A common nutrient found in everyday foods may hold the key to a long, healthy life, according to researchers at Columbia University.
The nutrient in question is taurine, a natural amino acid with a range of essential roles in the body.
Not only does the concentration of this nutrient in our bodies decrease with age, but supplementation can increase lifespan by up to 12% in different species.
Our main dietary sources of taurine are animal protein, such as meat, fish, and dairy products, although it can also be found in some algae and artificially supplemented energy drinks. It can also be produced inside the body from other amino acids.
In a study published in the journal Science, a team of researchers from around the world examined the effects of this nutrient on health and lifespan. “This study suggests that taurine may be an elixir of life within us that helps us live longer and healthier lives,” Vijay Yadav, one of the study’s lead authors, said in a statement.
Yadav, assistant professor of genetics and development at Columbia University Vagelos College of Physicians and Surgeons, first discovered the importance of taurine during his research on osteoporosis, revealing the nutrient’s critical role in regulating bone growth. Similar studies have also shown that taurine may benefit immune function, obesity, and the nervous system.
“We realized that if taurine regulates all of these processes that decline with age, maybe blood taurine levels affect overall health and lifespan,” Yadav said.
In the recent study, Yadav and colleagues found that taurine concentrations decline significantly with age, with concentrations more than 80% lower in 60-year-olds compared to 5-year-olds.
From these results alone, it was still unclear whether the decline in taurine levels was a cause or a consequence of the aging process.
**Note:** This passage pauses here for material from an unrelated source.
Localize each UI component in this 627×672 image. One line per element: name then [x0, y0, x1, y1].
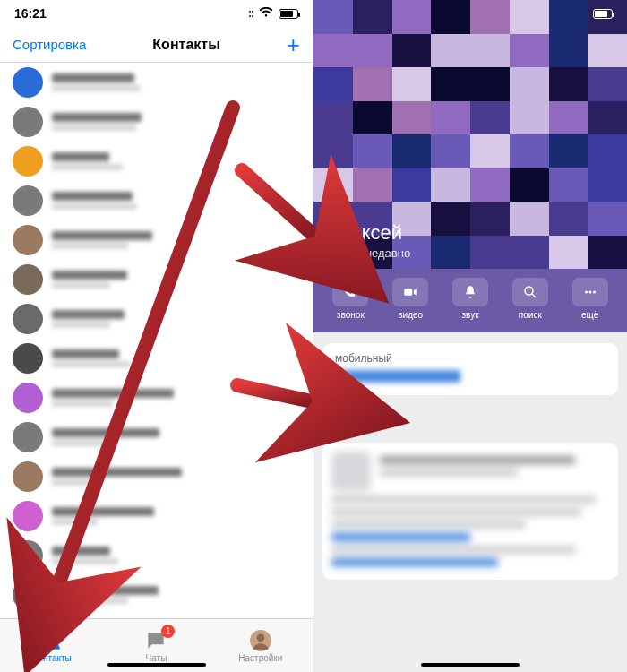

So, to study the effects of taurine supplementation on health and lifespan, researchers gave taurine to a group of middle-aged mice once a day for the rest of their lives, comparing their health and their longevity to those of mice that had not received the treatment. .
Remarkably, the average lifespan of these taurine-treated mice increased by 12% in females and 11% in males. At the cellular level, taurine supplementation also decreased the number of “zombie cells” (old cells that can produce inflammation), increased stem cells in certain tissues, reduced DNA damage, and improved the performance of generative powerhouses. cell energy.
The team extended these experiments to a range of different species, including daily supplementation to a group of rhesus monkeys for six months. Again, they found significant improvements in a range of different age-related health markers, including bone density, blood sugar levels and signs of liver damage.
“We were especially happy to say the least when we got these results in different species,” Yadav said. Newsweek. “We were surprised to see how conserved the taurine effect was across evolutionarily divergent species. We saw the effect in worms, mice, zebrafish, and monkeys.”
In humans, higher levels of taurine have been linked to better health outcomes, including fewer cases of type 2 diabetes, lower obesity, reduced hypertension, and lower levels of inflammation. We don’t know for sure if these correlations are directly related to taurine levels, but they are consistent with results from animal studies.
The team also found that taurine levels increase following exercise, especially in people with active lifestyles. “No matter the individual, all had increased levels of taurine after exercise, suggesting that some of the health benefits of exercise may come from increased taurine,” Yadav said.
Main foods containing taurine
- Dark meat of turkey and chicken
- White fish
- Squid and octopus
Data from Wójcik OP et al., Atherosclerosis, 2010
The exact amount of taurine needed to see significant health improvements is still unclear. “The human equivalent doses for what we used in mice would be 6 grams or 3 grams per day,” Yadav said. “Shells have the highest levels of taurine and even there the levels are around 1mg per gram of weight, so if you eat 500 grams of shellfish you get 500mg.
“We must also remember that after ingestion there will be a loss of taurine in the digestive tract during digestion and absorption.”
Although this study provides interesting insights into the potential roles of taurine in aging, further work is needed to determine how and if taurine supplementation could be used to improve human health and lifespan in the future. .
“The next step in this research is a randomized, placebo-controlled trial of taurine in multiple populations to determine if a taurine intervention will work equally well in humans or animal models,” Yadav said.